/---

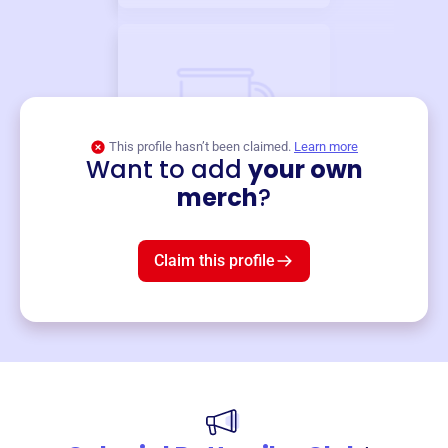
This profile hasn’t been claimed.
Learn more
Want to add
your own
Merch
merch
?
Mug
$19
3
left!
Claim this profile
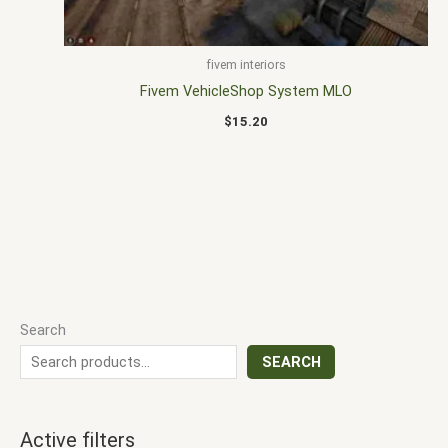
fivem interiors
Fivem VehicleShop System MLO
$
15.20
Search
SEARCH
Active filters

\---

(EXERCISE DETAILS): Each record above must be returned exactly as written, with its pictures omitted.

(SOLUTION FOR THIS PROBLEM):
This profile hasn’t been claimed.
Learn more
Want to add
your own
Merch
merch
?
Mug
$19
3
left!
Claim this profile
fivem interiors
Fivem VehicleShop System MLO
$
15.20
Search
SEARCH
Active filters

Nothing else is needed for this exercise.